Mixed fragmentation can be done in two different ways:
◦ The first method is to first create a set or group of horizontal fragments and then create vertical fragments
from one or more of the horizontal fragments.
◦ The second method is to first create a set or group of vertical fragments and then create horizontal
fragments from one or more of the vertical fragments.
◦ Example:
◦ πFname, Minit, Dno (σSalary <= 30000 (Employee))
Data Replication and Allocation
Data Replication
◦ Replication is useful in improving the availability of data.
◦ The most extreme case is replication of the whole database at every site in the distributed system, thus
creating a fully replicated distributed database.
◦ This can improve availability remarkably because the system can continue to operate as long as at least one
site is up.
◦ It also improves performance of retrieval for global queries because the results of such queries can be
obtained locally from any one site; hence, a retrieval query can be processed at the local site where it is
submitted, if that site includes a server module.
◦ The disadvantage of full replication is that it can slow down update operations drastically, since a single
logical update must be performed on every copy of the database to keep the copies consistent.
◦ This is especially true if many copies of the database exist.
◦ Full replication makes the concurrency control and recovery techniques more expensive than they would be
if there was no replication.
Data Replication
◦ The other extreme from full replication involves having no replication - that is, each fragment is stored at
exactly one site.
◦ All fragments must be disjoint except for the repetition of primary keys among vertical (or mixed) fragments.
◦ This is also called nonredundant allocation.
◦ Between these two extremes, we have a wide spectrum of partial replication of the data—that is, some
fragments of the database may be replicated whereas others may not.
◦ The number of copies of each fragment can range from one up to the total number of sites in the
distributed system.
◦ A description of the replication of fragments is sometimes called a replication schema.
Data Allocation
◦ Each copy of a fragment must be assigned to a particular site in the distributed system.

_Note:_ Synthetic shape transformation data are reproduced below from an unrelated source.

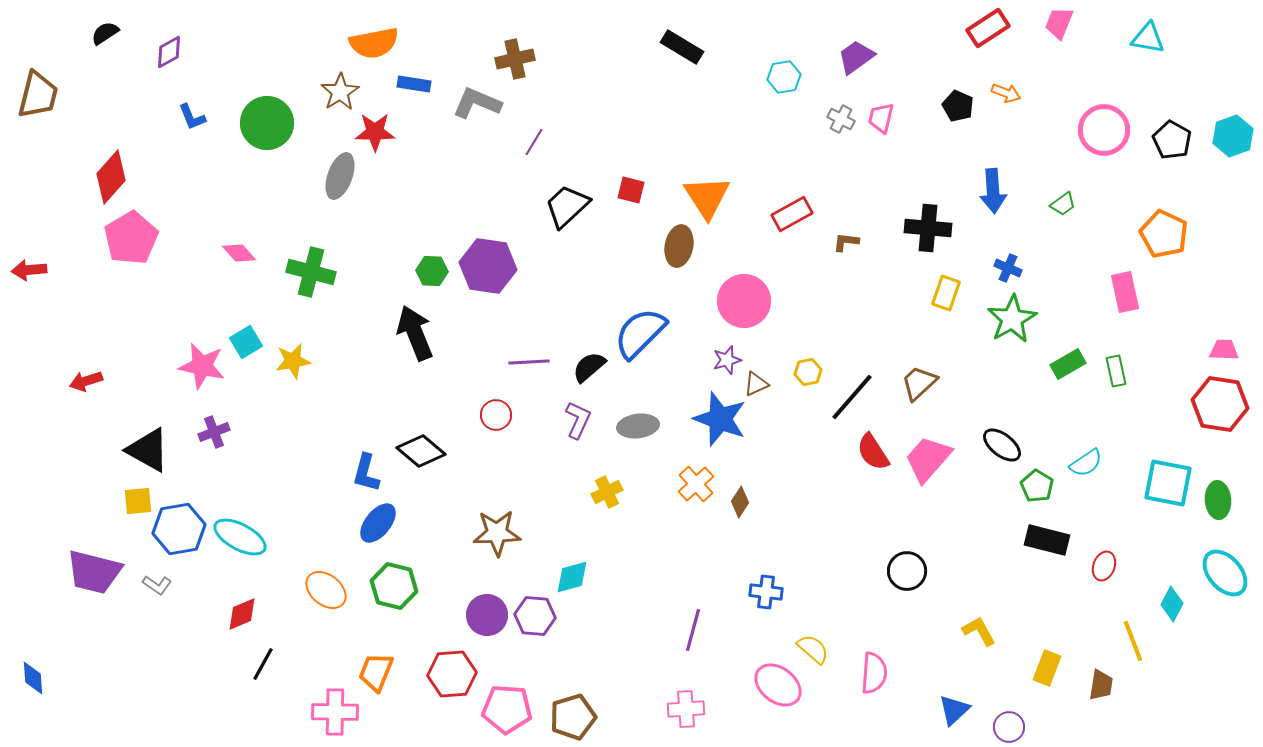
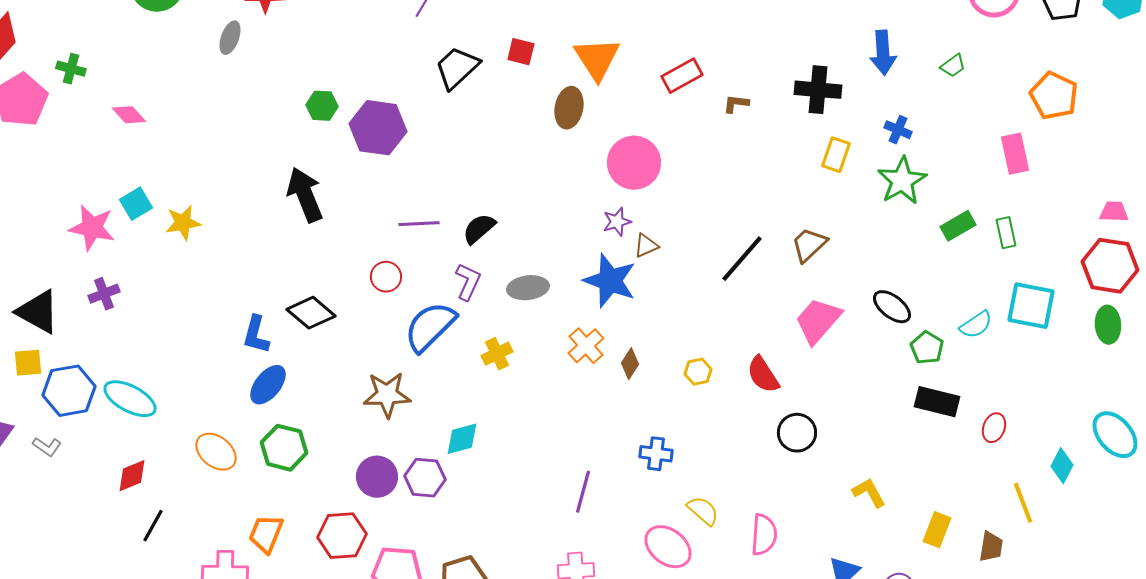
gray ellipse: (340, 176) -> (230, 38), size x0.7
green hexagon: (432, 271) -> (322, 106), moved
green cross: (311, 272) -> (71, 69), moved, size x0.6
blue semicircle: (640, 333) -> (430, 327), moved
yellow hexagon: (808, 372) -> (698, 372), moved
red semicircle: (873, 452) -> (763, 375), moved
cyan square: (1168, 483) -> (1031, 306), moved
green ellipse: (1218, 500) -> (1108, 325), moved

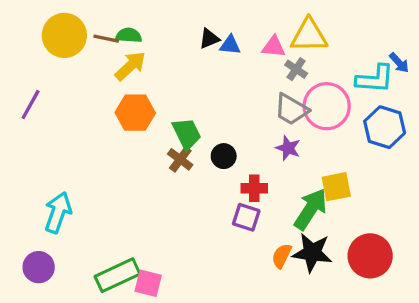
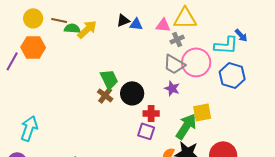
yellow circle: (64, 35) -> (33, 18), size x0.7
green semicircle: (129, 35) -> (72, 28), moved
yellow arrow: (130, 66) -> (87, 29), moved
gray cross: (296, 69) -> (177, 39), turned 32
orange hexagon: (135, 113) -> (33, 47), moved
black circle: (224, 156) -> (132, 93), size x1.5

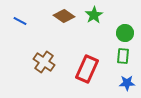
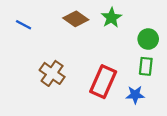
blue star: (127, 83) -> (135, 95), moved

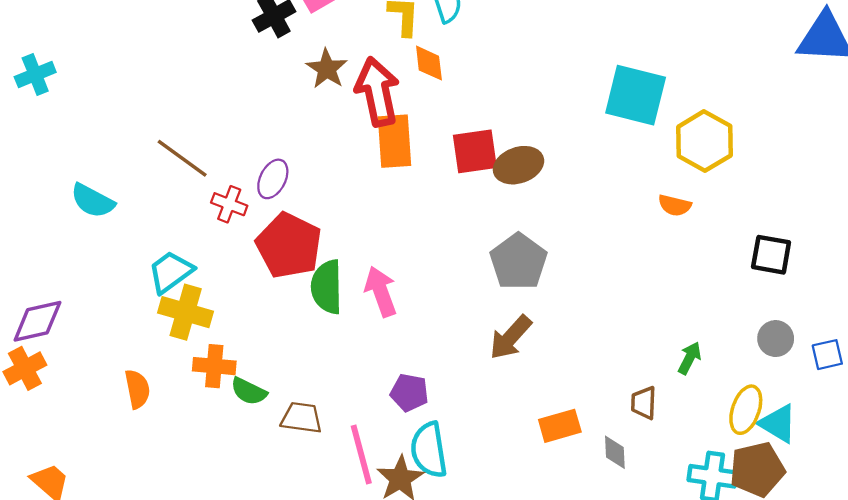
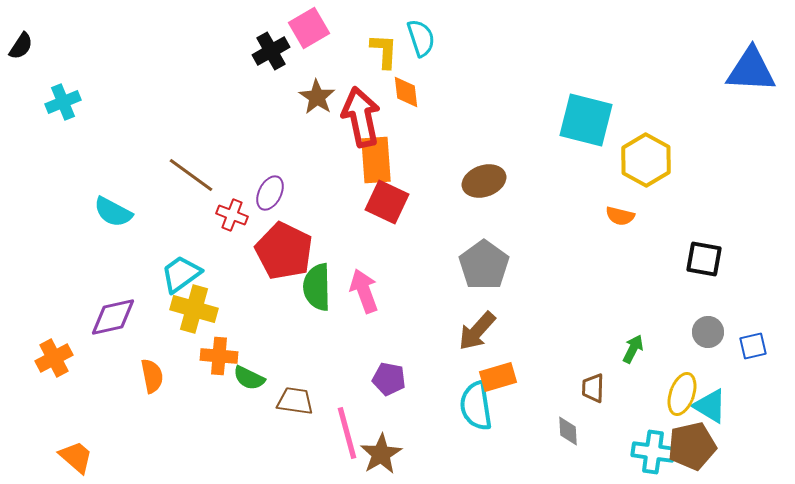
red square: (475, 151) -> (387, 202), moved, turned 33
purple diamond: (37, 321) -> (113, 317), moved
orange rectangle: (560, 426) -> (498, 377), moved
cyan semicircle: (429, 450) -> (476, 406), moved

◦ This process is called data distribution or data allocation.
◦ The choice of sites and the degree of replication depend on the performance and availability goals of the
system and on the types and frequencies of transactions submitted at each site.
◦ If high availability is required, transactions can be submitted at any site, and most transactions are retrieval
only, a fully replicated database is a good choice.
◦ If certain transactions that access particular parts of the database are mostly submitted at a particular site,
the corresponding set of fragments can be allocated at that site only.
◦ Data that is accessed at multiple sites can be replicated at those sites.
To summarize the Allocation:
◦ Centralises: Entire database is stored at a single site. No data distribution occurs
◦ Partitioned: The database gets divided into different fragments which are stored at several sites.
◦ Replicated: Copies of the database are stored at different locations to access the data.